Stocks Finish Up for a Third Day on Strong Earnings From Walmart, Cisco Systems

Here Are 3 Hot Things to Know About Stocks Right Now

  • The Dow Jones Industrial Average finished up more than 200 points Thursday after strong earnings reports from some market heavyweights.
  • Cisco Systems (CSCO) advanced after the networking giant posted fiscal third-quarter earnings that topped Wall Street forecasts.
  • Walmart  (WMT) surged after first-quarter earnings at the world’s largest retailer were stronger than expected.

Wall Street Overview

Stocks ended up Thursday after strong earnings reports from some market heavyweights helped push aside investors’ concerns — for now — about the U.S.-China trade war.

The Dow Jones Industrial Average rose 215 points, or 0.84%, to 25,863, the S&P 500 advanced 0.89% and the Nasdaq climbed 0.97%.

President Trump banned China’s Huawei Technologies from dealing with U.S. companies. Huawei, the world’s biggest telecoms equipment maker and a key player in China’s ambitions to dominate 5G networking around the globe, was placed on the “Entity List” by the U.S. Commerce Department late Wednesday.

Shares of several communication chipmakers fell sharply following news of the ban, while rival telecommunications companies advanced.

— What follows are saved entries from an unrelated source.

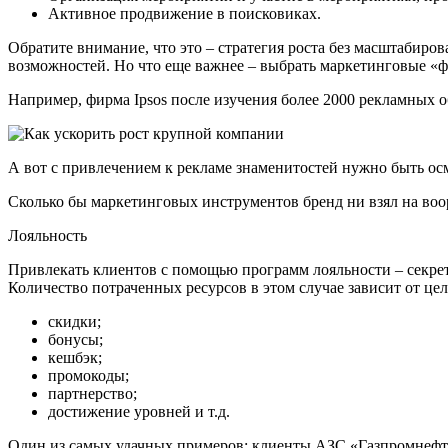
Активное продвижение в поисковиках.
Обратите внимание, что это – стратегия роста без масштабиро
возможностей. Но что еще важнее – выбрать маркетинговые «ф
Например, фирма Ipsos после изучения более 2000 рекламных о
А вот с привлечением к рекламе знаменитостей нужно быть осмо
Сколько бы маркетинговых инструментов бренд ни взял на воо
Лояльность
Привлекать клиентов с помощью программ лояльности – секрет 
Количество потраченных ресурсов в этом случае зависит от це
скидки;
бонусы;
кешбэк;
промокоды;
партнерство;
достижение уровней и т.д.
Один из самых удачных примеров: клиенты АЗС «Газпромнефт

U.S. Commerce Secretary Wilbur Ross, meanwhile, said Trump may opt to place tariffs on automobile imports from Europe and Japan later this week, contradicting multiple media reports that suggested he would delay that decision for six months.

Cisco Systems (CSCO) advanced after the networking giant posted fiscal third-quarter earnings that topped Wall Street forecasts and issued a strong fourth-quarter revenue forecast. The company said tariff increases on China-made goods wouldn’t affect its near-term profit outlook. Shares rose 6.7% to $55.93.

Shares of retail giant Walmart (WMT)   rose 1.4% to $101.31 after posting stronger-than-expected first-quarter earnings. Walmart CFO Brett Biggs said the company will do everything it can to keep prices low, but warned “increased tariffs will lead to increase prices, we believe, for our customers.”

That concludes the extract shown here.